> GOAL OF THE EXERCISE
Go through the following data and transcribe exactly the stretch of lines from the one holding "About Us (644, 1637)" to the one holding "[June And Vie] (748, 62)", both included.

> GIVEN ENTRIES
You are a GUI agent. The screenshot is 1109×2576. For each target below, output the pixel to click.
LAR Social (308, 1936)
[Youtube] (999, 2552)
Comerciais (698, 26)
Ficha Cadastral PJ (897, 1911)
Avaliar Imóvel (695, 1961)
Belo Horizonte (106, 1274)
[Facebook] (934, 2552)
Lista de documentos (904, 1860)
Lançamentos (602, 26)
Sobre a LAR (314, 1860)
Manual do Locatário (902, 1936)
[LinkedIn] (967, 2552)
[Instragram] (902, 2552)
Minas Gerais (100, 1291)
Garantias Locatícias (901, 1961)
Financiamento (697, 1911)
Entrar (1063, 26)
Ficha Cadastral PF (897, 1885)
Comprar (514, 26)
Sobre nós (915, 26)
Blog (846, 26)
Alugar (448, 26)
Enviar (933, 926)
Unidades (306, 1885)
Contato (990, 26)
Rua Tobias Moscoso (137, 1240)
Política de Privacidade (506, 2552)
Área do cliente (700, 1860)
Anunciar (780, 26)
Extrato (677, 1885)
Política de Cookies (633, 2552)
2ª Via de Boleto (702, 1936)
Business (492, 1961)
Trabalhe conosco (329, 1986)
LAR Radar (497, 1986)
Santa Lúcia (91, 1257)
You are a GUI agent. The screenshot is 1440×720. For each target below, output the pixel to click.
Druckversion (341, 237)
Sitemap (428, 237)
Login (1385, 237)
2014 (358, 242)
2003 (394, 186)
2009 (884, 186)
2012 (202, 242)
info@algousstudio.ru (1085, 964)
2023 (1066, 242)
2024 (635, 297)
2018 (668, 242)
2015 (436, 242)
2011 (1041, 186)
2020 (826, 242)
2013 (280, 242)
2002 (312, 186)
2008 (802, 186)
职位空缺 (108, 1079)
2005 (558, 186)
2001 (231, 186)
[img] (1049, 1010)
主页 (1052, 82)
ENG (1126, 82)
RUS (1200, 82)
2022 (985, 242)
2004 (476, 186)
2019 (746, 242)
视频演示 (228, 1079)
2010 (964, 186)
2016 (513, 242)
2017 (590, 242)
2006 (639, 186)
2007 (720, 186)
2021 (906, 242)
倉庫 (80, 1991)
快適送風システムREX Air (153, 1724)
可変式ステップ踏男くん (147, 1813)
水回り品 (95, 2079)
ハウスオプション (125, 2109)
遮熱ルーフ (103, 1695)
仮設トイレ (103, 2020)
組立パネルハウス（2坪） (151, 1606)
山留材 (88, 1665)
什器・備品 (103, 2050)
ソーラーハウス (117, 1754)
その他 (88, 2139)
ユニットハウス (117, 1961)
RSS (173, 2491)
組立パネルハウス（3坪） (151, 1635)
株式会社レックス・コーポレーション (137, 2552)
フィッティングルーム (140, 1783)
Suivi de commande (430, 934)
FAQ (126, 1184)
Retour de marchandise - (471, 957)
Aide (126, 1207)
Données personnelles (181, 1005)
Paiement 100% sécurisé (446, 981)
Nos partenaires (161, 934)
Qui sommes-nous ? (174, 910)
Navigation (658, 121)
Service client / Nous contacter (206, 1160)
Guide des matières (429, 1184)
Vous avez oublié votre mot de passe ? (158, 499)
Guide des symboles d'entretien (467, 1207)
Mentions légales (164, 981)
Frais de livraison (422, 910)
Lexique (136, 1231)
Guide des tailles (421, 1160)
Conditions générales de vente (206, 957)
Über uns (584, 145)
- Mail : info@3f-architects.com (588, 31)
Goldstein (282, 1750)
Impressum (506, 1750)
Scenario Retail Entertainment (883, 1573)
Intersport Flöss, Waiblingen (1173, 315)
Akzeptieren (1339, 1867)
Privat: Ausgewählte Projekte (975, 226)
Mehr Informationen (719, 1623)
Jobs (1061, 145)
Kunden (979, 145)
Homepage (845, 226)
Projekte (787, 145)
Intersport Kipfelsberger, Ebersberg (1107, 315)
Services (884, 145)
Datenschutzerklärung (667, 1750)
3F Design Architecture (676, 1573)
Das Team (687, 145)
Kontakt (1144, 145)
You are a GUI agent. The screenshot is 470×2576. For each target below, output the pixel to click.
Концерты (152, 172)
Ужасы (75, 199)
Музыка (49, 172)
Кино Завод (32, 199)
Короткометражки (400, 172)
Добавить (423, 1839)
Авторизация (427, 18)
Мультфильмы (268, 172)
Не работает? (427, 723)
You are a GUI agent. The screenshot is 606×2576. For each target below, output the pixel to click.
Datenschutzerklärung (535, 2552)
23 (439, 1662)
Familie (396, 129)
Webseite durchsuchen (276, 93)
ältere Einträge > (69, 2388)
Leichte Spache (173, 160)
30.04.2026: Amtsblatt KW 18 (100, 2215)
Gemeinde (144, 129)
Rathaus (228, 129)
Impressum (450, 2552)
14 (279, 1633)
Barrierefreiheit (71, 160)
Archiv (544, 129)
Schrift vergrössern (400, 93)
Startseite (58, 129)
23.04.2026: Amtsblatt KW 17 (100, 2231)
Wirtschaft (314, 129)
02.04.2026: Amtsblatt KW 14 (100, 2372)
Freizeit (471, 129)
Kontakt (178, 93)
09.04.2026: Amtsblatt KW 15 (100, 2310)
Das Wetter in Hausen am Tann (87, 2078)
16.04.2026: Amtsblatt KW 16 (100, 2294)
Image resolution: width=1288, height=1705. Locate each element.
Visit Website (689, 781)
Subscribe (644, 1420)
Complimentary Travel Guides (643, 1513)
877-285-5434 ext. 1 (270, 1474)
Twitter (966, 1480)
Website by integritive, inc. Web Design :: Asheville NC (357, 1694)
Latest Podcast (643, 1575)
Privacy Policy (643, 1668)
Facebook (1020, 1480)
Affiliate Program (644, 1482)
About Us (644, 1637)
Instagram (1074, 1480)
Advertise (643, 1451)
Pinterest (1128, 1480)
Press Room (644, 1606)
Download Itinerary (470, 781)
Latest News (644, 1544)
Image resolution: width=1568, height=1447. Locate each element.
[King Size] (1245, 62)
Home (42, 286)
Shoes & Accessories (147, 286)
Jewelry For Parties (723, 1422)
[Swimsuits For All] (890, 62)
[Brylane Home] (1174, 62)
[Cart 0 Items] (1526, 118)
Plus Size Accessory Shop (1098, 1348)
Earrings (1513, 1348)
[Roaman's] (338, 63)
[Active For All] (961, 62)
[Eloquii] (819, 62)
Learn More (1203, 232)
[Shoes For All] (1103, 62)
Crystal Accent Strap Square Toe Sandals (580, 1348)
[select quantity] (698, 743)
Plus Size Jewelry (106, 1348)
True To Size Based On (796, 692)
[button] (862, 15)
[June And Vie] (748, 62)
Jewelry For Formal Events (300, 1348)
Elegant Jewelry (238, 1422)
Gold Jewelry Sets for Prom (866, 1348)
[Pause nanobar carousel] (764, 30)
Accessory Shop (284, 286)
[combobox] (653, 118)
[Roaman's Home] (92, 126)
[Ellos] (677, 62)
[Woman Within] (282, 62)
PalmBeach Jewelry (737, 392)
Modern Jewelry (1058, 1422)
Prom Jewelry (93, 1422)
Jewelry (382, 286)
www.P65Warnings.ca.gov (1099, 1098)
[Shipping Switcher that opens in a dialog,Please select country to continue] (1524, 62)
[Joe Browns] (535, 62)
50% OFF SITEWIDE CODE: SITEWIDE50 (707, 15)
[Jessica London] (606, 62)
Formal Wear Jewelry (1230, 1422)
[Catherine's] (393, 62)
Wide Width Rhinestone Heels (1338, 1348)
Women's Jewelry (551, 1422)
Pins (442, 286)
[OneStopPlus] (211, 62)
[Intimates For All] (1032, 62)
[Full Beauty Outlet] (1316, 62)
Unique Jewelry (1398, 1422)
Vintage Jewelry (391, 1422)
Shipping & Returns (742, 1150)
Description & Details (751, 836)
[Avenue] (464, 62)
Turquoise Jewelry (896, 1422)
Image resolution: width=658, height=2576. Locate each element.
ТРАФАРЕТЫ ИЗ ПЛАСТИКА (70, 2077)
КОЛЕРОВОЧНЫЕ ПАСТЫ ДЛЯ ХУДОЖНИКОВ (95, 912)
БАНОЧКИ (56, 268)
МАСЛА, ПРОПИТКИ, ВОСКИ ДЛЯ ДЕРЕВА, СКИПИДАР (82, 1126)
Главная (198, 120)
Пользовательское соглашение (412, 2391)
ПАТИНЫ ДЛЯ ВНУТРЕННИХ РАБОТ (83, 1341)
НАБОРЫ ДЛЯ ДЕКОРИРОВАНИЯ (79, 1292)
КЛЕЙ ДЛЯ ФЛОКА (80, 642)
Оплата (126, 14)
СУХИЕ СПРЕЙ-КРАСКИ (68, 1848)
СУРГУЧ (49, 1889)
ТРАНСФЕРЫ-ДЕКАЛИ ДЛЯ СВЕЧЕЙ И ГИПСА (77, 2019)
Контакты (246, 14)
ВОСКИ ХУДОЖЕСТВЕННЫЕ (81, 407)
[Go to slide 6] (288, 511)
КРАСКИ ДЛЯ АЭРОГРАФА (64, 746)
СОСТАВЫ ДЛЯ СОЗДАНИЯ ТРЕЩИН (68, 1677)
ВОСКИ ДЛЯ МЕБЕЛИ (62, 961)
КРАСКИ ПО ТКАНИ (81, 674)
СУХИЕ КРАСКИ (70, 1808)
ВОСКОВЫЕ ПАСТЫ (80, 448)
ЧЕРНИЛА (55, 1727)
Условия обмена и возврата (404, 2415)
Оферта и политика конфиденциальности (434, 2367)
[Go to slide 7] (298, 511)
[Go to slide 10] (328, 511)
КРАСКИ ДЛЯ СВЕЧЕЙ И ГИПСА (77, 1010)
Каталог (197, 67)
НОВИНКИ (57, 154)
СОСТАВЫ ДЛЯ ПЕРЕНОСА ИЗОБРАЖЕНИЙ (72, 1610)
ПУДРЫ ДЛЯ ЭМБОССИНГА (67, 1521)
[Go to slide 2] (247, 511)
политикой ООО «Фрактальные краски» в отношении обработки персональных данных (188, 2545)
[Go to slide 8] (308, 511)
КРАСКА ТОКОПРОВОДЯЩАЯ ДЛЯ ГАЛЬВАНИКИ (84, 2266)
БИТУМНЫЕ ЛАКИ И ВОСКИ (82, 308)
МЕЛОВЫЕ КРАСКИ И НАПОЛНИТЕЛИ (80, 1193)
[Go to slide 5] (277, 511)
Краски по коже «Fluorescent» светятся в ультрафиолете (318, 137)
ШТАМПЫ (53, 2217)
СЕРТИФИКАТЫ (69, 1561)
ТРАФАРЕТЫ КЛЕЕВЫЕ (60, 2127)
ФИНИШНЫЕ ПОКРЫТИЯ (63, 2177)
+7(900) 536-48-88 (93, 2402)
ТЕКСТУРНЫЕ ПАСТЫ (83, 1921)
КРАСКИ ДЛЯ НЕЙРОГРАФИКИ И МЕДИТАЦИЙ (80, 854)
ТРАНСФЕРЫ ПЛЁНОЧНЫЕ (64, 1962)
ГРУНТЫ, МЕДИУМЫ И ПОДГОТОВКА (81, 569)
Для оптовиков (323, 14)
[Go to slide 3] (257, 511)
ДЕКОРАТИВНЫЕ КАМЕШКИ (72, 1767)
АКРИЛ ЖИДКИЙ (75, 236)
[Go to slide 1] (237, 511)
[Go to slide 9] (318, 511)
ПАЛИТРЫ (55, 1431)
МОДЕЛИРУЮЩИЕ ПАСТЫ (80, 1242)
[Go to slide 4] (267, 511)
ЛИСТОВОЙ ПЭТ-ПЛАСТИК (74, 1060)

> FINAL ANSWER
About Us (644, 1637)
Instagram (1074, 1480)
Advertise (643, 1451)
Pinterest (1128, 1480)
Press Room (644, 1606)
Download Itinerary (470, 781)
Latest News (644, 1544)
Image resolution: width=1568, height=1447. Locate each element.
[King Size] (1245, 62)
Home (42, 286)
Shoes & Accessories (147, 286)
Jewelry For Parties (723, 1422)
[Swimsuits For All] (890, 62)
[Brylane Home] (1174, 62)
[Cart 0 Items] (1526, 118)
Plus Size Accessory Shop (1098, 1348)
Earrings (1513, 1348)
[Roaman's] (338, 63)
[Active For All] (961, 62)
[Eloquii] (819, 62)
Learn More (1203, 232)
[Shoes For All] (1103, 62)
Crystal Accent Strap Square Toe Sandals (580, 1348)
[select quantity] (698, 743)
Plus Size Jewelry (106, 1348)
True To Size Based On (796, 692)
[button] (862, 15)
[June And Vie] (748, 62)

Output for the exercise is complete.